Post by Black Orchid » Mon Dec 23, 2019 8:43 am

Energy Minister Angus Taylor has ordered a parliamentary inquiry into nuclear energy.

"This will be the first inquiry into the use of nuclear power in Australia in more than a decade and is designed to consider the economic, environmental and safety implications of nuclear power," he wrote this week.
Benefits of SMRs

There's nothing new about small reactors.

Nuclear submarines are used by the US, Russia, UK, France, China and India and small nuclear reactors have been deployed in remote locations like Greenland.

There was even a small reactor deployed to Antarctica in the 1960s. (The New Zealand Government has recently advised Kiwis that workers at the site "may have been impacted" by leaking radiation.)

But SMRs promise to be more than just small.

South Australia's 2016 royal commission into the nuclear fuel cycle sets out their key benefit: cost.
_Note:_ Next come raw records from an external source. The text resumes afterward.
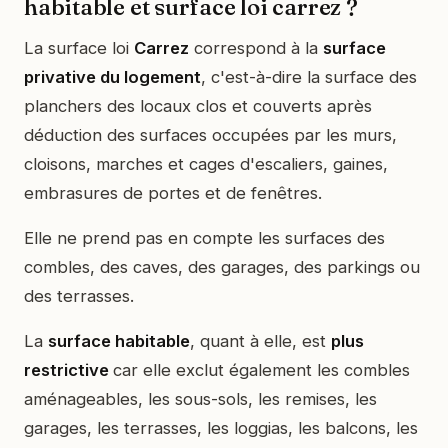
habitable et surface loi carrez ?
La surface loi
Carrez
correspond à la
surface
privative du logement
, c'est-à-dire la surface des
planchers des locaux clos et couverts après
déduction des surfaces occupées par les murs,
cloisons, marches et cages d'escaliers, gaines,
embrasures de portes et de fenêtres.
Elle ne prend pas en compte les surfaces des
combles, des caves, des garages, des parkings ou
des terrasses.
La
surface habitable
, quant à elle, est
plus
restrictive
car elle exclut également les combles
aménageables, les sous-sols, les remises, les
garages, les terrasses, les loggias, les balcons, les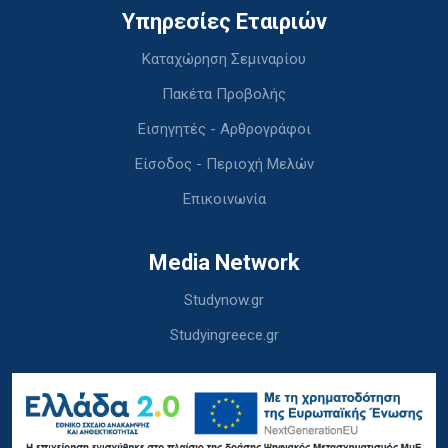
Υπηρεσίες Εταιριών
Καταχώρηση Σεμιναρίου
Πακέτα Προβολής
Εισηγητές - Αρθρογράφοι
Είσοδος - Περιοχή Μελών
Επικοινωνία
Media Network
Studynow.gr
Studyingreece.gr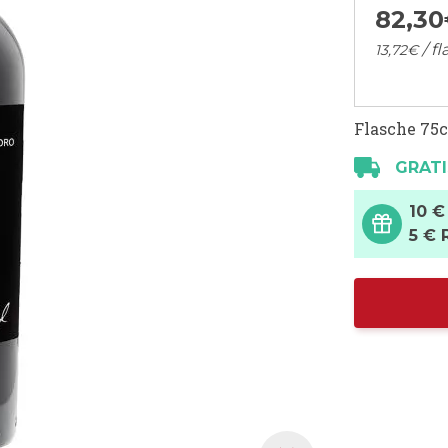
82,
30
/ f
13,
72
€
Flasche 75c
GRATI
10 €
5 € 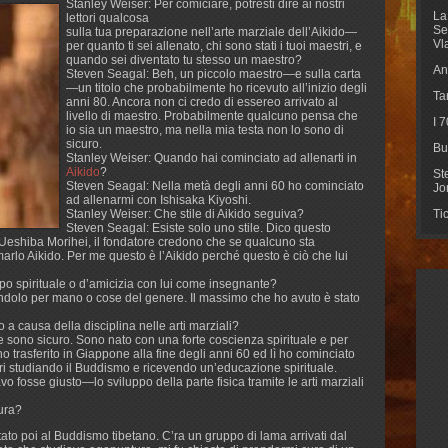
Stanley Weiser: Per comiciare, potresti dire ai nostri
La
lettori qualcosa
Se
sulla tua preparazione nell’arte marziale dell’Aikido—
Vl
per quanto ti sei allenato, chi sono stati i tuoi maestri, e
quando sei diventato tu stesso un maestro?
An
Steven Seagal: Beh, un piccolo maestro—e sulla carta
—un titolo che probabilmente ho ricevuto all’inizio degli
Ta
anni 80. Ancora non ci credo di essereo arrivato al
livello di maestro. Probabilmente qualcuno pensa che
I 
io sia un maestro, ma nella mia testa non lo sono di
sicuro.
Bu
Stanley Weiser: Quando hai cominciato ad allenarti in
Aikido
?
St
Steven Seagal: Nella metà degli anni 60 ho cominciato
Jo
ad allenarmi con Ishisaka Kiyoshi.
Stanley Weiser: Che stile di Aikido seguiva?
Ti
Steven Seagal: Esiste solo uno stile. Dico questo
Ueshiba Morihei, il fondatore credono che se qualcuno sta
arlo Aikido. Per me questo è l’Aikido perché questo è ciò che lui
ipo spirituale o d’amicizia con lui come insegnante?
ndolo per mano o cose del genere. Il massimo che ho avuto è stato
 a causa della disciplina nelle arti marziali?
 sono sicuro. Sono nato con una forte coscienza spirituale e per
no trasferito in Giappone alla fine degli anni 60 ed lì ho cominciato
ri studiando il Buddismo e ricevendo un’educazione spirituale.
vo fosse giusto—lo sviluppo della parte fisica tramite le arti marziali
ura?
tato poi al Buddismo tibetano. C’ra un gruppo di lama arrivati dal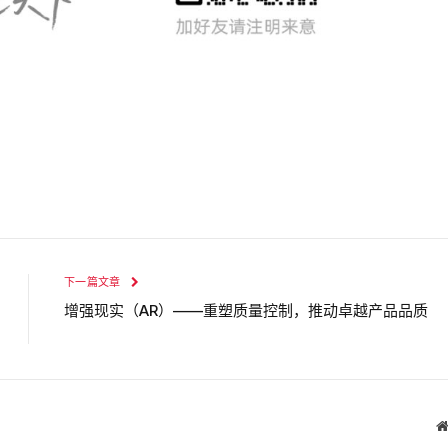
下一篇文章
增强现实（AR）——重塑质量控制，推动卓越产品品质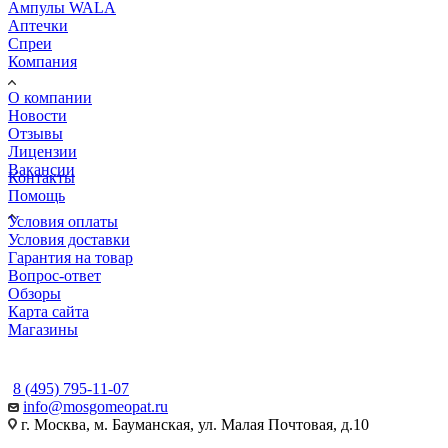
Ампулы WALA
Аптечки
Спреи
Компания
О компании
Новости
Отзывы
Лицензии
Вакансии
Контакты
Помощь
Условия оплаты
Условия доставки
Гарантия на товар
Вопрос-ответ
Обзоры
Карта сайта
Магазины
КОНТАКТЫ
8 (495) 795-11-07
info@mosgomeopat.ru
г. Москва, м. Бауманская, ул. Малая Почтовая, д.10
Developers of SMRs "are aiming to lower the typical construction costs associated with nuclear plants through serial fabrication at an off-site facility, with components brought together at the operational site for final assembly".
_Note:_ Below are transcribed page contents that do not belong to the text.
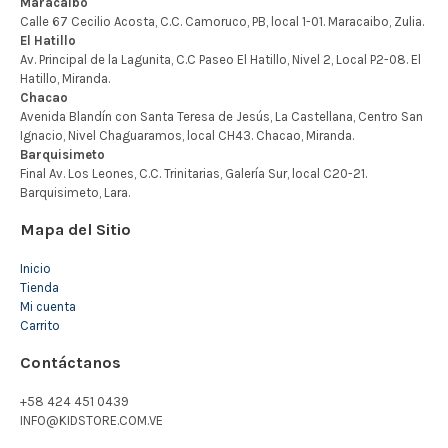
Mapa del Sitio
Inicio
Tienda
Mi cuenta
Carrito
Contáctanos
+58 424 451 0439
INFO@KIDSTORE.COM.VE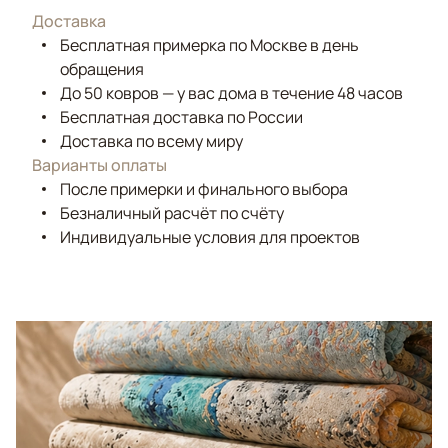
Доставка
Бесплатная примерка по Москве в день
обращения
До 50 ковров — у вас дома в течение 48 часов
Бесплатная доставка по России
Доставка по всему миру
Варианты оплаты
После примерки и финального выбора
Безналичный расчёт по счёту
Индивидуальные условия для проектов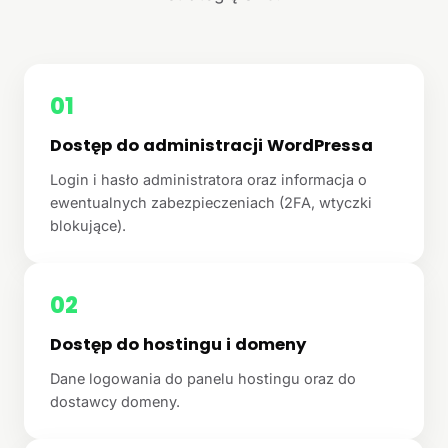
01
Dostęp do administracji WordPressa
Login i hasło administratora oraz informacja o
ewentualnych zabezpieczeniach (2FA, wtyczki
blokujące).
02
Dostęp do hostingu i domeny
Dane logowania do panelu hostingu oraz do
dostawcy domeny.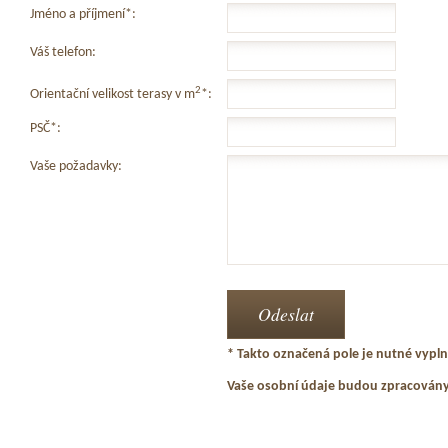
Jméno a příjmení*:
Váš telefon:
2
Orientační velikost terasy v m
*:
PSČ*:
Vaše požadavky:
* Takto označená pole je nutné vyplni
Vaše osobní údaje budou zpracován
Much like Ikea's economies of scale, the more reactors are built, the cheaper each new one becomes. And multiple reactors can be deployed together on the same site if more energy is needed.

Mobility, safety and … uncertainty
There are other theoretical benefits too.

Because they are built at a factory and then shipped to a location, SMRs could be appropriate for a remote, energy-intensive factory or off-grid settlement needing power.

A similar idea is currently being pursued by Russia, which will soon tow a new floating nuclear power station to its remote far east.

But SMRs won't look like a Soviet cruise ship. If they ever get built, they will be transportable on road by trucks.

Traditional nuclear power stations are located near rivers, lakes or the coast because they need large volumes of water.

SMRs promise to use less water, which would open up more remote sites.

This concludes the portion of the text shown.